You may not know what it’s like to hear colors or see sounds. But an exhibit curated by Utah Valley University English professor Zan Cammack might help you understand.

You may not know what it’s like to hear colors or see sounds. But an exhibit curated by Utah Valley University English professor Zan Cammack might help you understand.
Cammack’s exhibit, entitled “Seeing Wilde Songs: Charles T. Griffes’ Synesthetic Musical Settings of Oscar Wilde’s Poetry,” is on display at the UVU Museum of Art at Lakemount through May 30, 2026. Focusing on the work of Irish poet Oscar Wilde and American composer Charles Tomlinson Griffes, the exhibition explores how poetry, music, and visual art intersect.
“Oscar Wilde's poetry uses a lot of colors. Specifically, yellow is a very prominent color for him when he's writing his impressionistic poetry,” Cammack said. “He describes a lot of his songs as impressions, which is an art reference, but he also describes them as things like a symphony.”
Griffes, meanwhile, was known for having a neurological experience called synesthesia, where the brain takes sensory input and processes it through seemingly unrelated senses — like seeing a specific color when hearing a specific sound.
“For example, when Griffes hears the note E flat, he sees yellow,” Cammack said. “Yellow is kind of a big motif in the exhibit, as well as with other elements of his work. So he puts a lot of Oscar Wilde's poems to musical settings. And both artists, I think, are drawing significantly from the impressionistic art movement as well, the idea that we're trying to just capture moments of a feeling or expression and things like that. So the exhibit is intended to really combine those major sensory experiences.”

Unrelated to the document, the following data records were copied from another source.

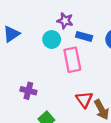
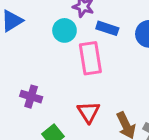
red triangle: (84, 100) -> (89, 112), moved

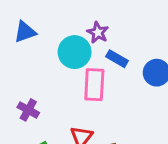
cyan circle: (64, 30) -> (75, 52), size x1.4

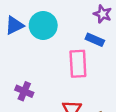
purple star: (98, 32) -> (103, 14), moved
cyan circle: (75, 52) -> (43, 25), moved

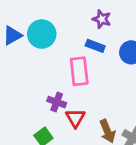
purple cross: (24, 91) -> (57, 102), moved

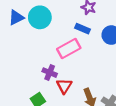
pink rectangle: (79, 71) -> (69, 49), turned 65

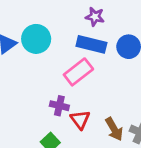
blue rectangle: (82, 29) -> (91, 44), size x1.5

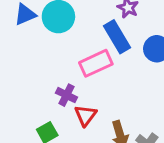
blue rectangle: (91, 44) -> (117, 37), turned 32

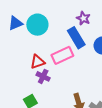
red triangle: (86, 115) -> (38, 62), moved, turned 35

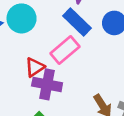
purple cross: (43, 76) -> (47, 84), size x1.5

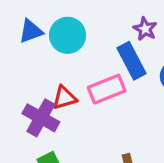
purple cross: (47, 84) -> (41, 118), moved

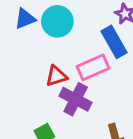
purple cross: (41, 118) -> (76, 99), moved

Visitors to the UVU exhibit can read the poetry, see the art that visually represents what the poem is talking about, and then listen to the music Griffes wrote for the poems, combining multiple mediums to give an idea of the experience of synesthesia.
Cammack said she’s had students tell her, upon hearing about the concept of synesthesia in class, that they experience it too, but didn’t know what it was called.
“If that's not something that you experience, it sounds metaphorical, but for some people it's a very literal neurological situation that's happening,” she said. “It’s very cool to have been able to go and do research in Griffes's archives and his manuscripts to have him actually, in his own words, say, ‘An E-flat is a gold color, or a C major chord is the most bright, incandescent white light.’ And it's not a metaphor, it's a very literal experience for him.”
Cammack said she’s been working on this project for a few years, but this was her first opportunity to turn it into a full museum exhibit, partnering with UVU Museum of Art Director Emily Johnsen.
“As an English professor, I am not used to doing [this kind of work] in a museum context,” Cammack said. “So it was a really interesting and unique challenge.”
Cammack said it was important to her that the exhibit allow for a more personal experience rather than overwhelming visitors with information.
“People don't necessarily always want the info dump when they go to an art museum,” she said. “They want to just be able to feel free to experience it however feels authentic to them. So I was trying to peel back the layers of my really nerdy interest in this and say, you're allowed to come here and feel whatever sensory experiences you're getting with all of these interesting intersections.”
While Oscar Wilde is often thought of as an English writer, he was actually born Irish; his original name was Oscar Fingal O’Fflahertie Wills Wilde. Cammack specializes in Irish studies, and she wanted to combine that focus with her interest in music to curate the exhibit.
“I was raised in a very musical family. I'm not a musician myself, but I'm just knowledgeable enough with music to be kind of somewhat dangerous,” Cammack said. “And so it was kind of that intersection of the words of the poetry but also the beauty of the songs that really draws me in.”
Cammack said it’s important to break down barriers in the arts and the humanities, making them accessible to the public. She co-hosts a podcast titled “The Thing About Austen,” exploring the people, culture, and history behind Jane Austen’s books. The show has more than 100 episodes and more than 1 million downloads.
“There's something really fun about making sure that we don't think of authors like Austen or Oscar Wilde as untouchable,” she said. “We put them on this high shelf or this pedestal. And it's like, no, they're very approachable. I mean, there's a reason that we love them. There's a reason that we come back to them.
“I think people want to be able to feel like they understand these cool artistic things […] without feeling like they're being condescended to, without feeling like you have to have special knowledge to appreciate it.”